### PROBLEM
Skip the images. Copy the records exactly as written.

### INPUT
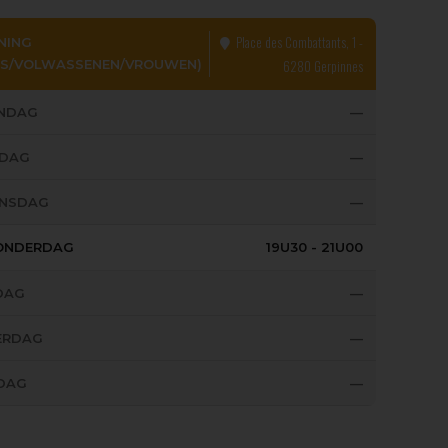
Place des Combattants, 1 -
NING
OS/VOLWASSENEN/VROUWEN)
6280 Gerpinnes
NDAG
—
SDAG
—
NSDAG
—
ONDERDAG
19U30 - 21U00
DAG
—
ERDAG
—
DAG
—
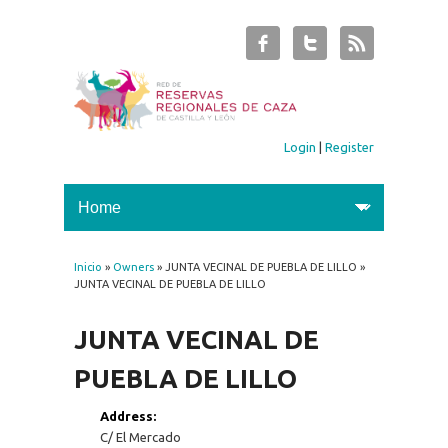
Login
|
Register
Inicio
»
Owners
» JUNTA VECINAL DE PUEBLA DE LILLO »
You are here
JUNTA VECINAL DE PUEBLA DE LILLO
JUNTA VECINAL DE
PUEBLA DE LILLO
Address:
C/ El Mercado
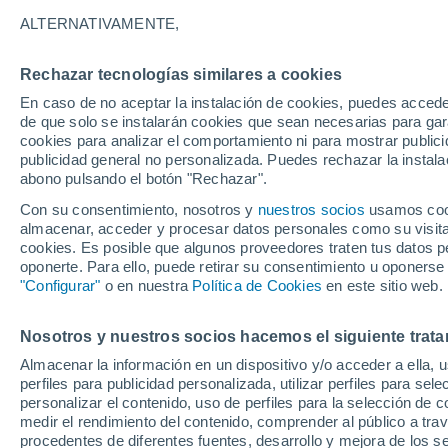
28°
ALTERNATIVAMENTE,
Rechazar tecnologías similares a cookies
Menguant
En caso de no aceptar la instalación de cookies, puedes accede
Iluminada
Sensación de 27°
de que solo se instalarán cookies que sean necesarias para garan
cookies para analizar el comportamiento ni para mostrar publici
publicidad general no personalizada. Puedes rechazar la instala
abono pulsando el botón "Rechazar".
Última hora
La nieve sorprenderá al valle de Chile centro-
Con su consentimiento, nosotros y
nuestros socios
usamos cooki
este fin de semana
almacenar, acceder y procesar datos personales como su visita e
cookies. Es posible que algunos proveedores traten tus datos pe
Tiempo 1 - 7 días
Actualidad
Mapa de temperatura
oponerte. Para ello, puede retirar su consentimiento u oponerse
"Configurar"
o en nuestra
Política de Cookies
en este sitio web.
Nosotros y nuestros socios hacemos el siguiente trata
Mañana
Sábado
D
Hoy
Almacenar la información en un dispositivo y/o acceder a ella, 
7 Ago
8 Ago
6 Ago
perfiles para publicidad personalizada, utilizar perfiles para sele
personalizar el contenido, uso de perfiles para la selección de c
medir el rendimiento del contenido, comprender al público a tra
procedentes de diferentes fuentes, desarrollo y mejora de los se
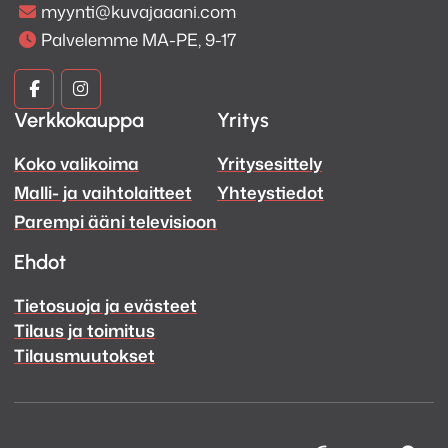
myynti@kuvajaaani.com
Palvelemme MA-PE, 9-17
Kuva
Kuva
Verkkokauppa
Yritys
ja
ja
Koko valikoima
Yritysesittely
Ääni
Ääni
Malli- ja vaihtolaitteet
Yhteystiedot
Facebook
Instagram
Parempi ääni televisioon
Ehdot
Tietosuoja ja evästeet
Tilaus ja toimitus
Tilausmuutokset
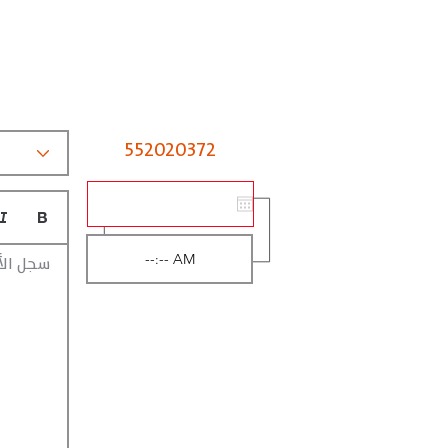
552020372
سجل الأ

### RESULT OF THE EXERCISE
Place des Combattants, 1 -
NING
OS/VOLWASSENEN/VROUWEN)
6280 Gerpinnes
NDAG
—
SDAG
—
NSDAG
—
ONDERDAG
19U30 - 21U00
DAG
—
ERDAG
—
DAG
—
Login
|
Register
Inicio
»
Owners
» JUNTA VECINAL DE PUEBLA DE LILLO »
You are here
JUNTA VECINAL DE PUEBLA DE LILLO
JUNTA VECINAL DE
PUEBLA DE LILLO
Address:
C/ El Mercado
28°
ALTERNATIVAMENTE,
Rechazar tecnologías similares a cookies
Menguant
En caso de no aceptar la instalación de cookies, puedes accede
Iluminada
Sensación de 27°
de que solo se instalarán cookies que sean necesarias para garan
cookies para analizar el comportamiento ni para mostrar publici
publicidad general no personalizada. Puedes rechazar la instala
abono pulsando el botón "Rechazar".
Última hora
La nieve sorprenderá al valle de Chile centro-
Con su consentimiento, nosotros y
nuestros socios
usamos cooki
este fin de semana
almacenar, acceder y procesar datos personales como su visita e
cookies. Es posible que algunos proveedores traten tus datos pe
Tiempo 1 - 7 días
Actualidad
Mapa de temperatura
oponerte. Para ello, puede retirar su consentimiento u oponerse
"Configurar"
o en nuestra
Política de Cookies
en este sitio web.
Nosotros y nuestros socios hacemos el siguiente trata
Mañana
Sábado
D
Hoy
Almacenar la información en un dispositivo y/o acceder a ella, 
7 Ago
8 Ago
6 Ago
perfiles para publicidad personalizada, utilizar perfiles para sele
personalizar el contenido, uso de perfiles para la selección de c
medir el rendimiento del contenido, comprender al público a tra
procedentes de diferentes fuentes, desarrollo y mejora de los se
myynti@kuvajaaani.com
Palvelemme MA-PE, 9-17
Kuva
Kuva
Verkkokauppa
Yritys
ja
ja
Koko valikoima
Yritysesittely
Ääni
Ääni
Malli- ja vaihtolaitteet
Yhteystiedot
Facebook
Instagram
Parempi ääni televisioon
Ehdot
Tietosuoja ja evästeet
Tilaus ja toimitus
Tilausmuutokset
552020372
سجل الأ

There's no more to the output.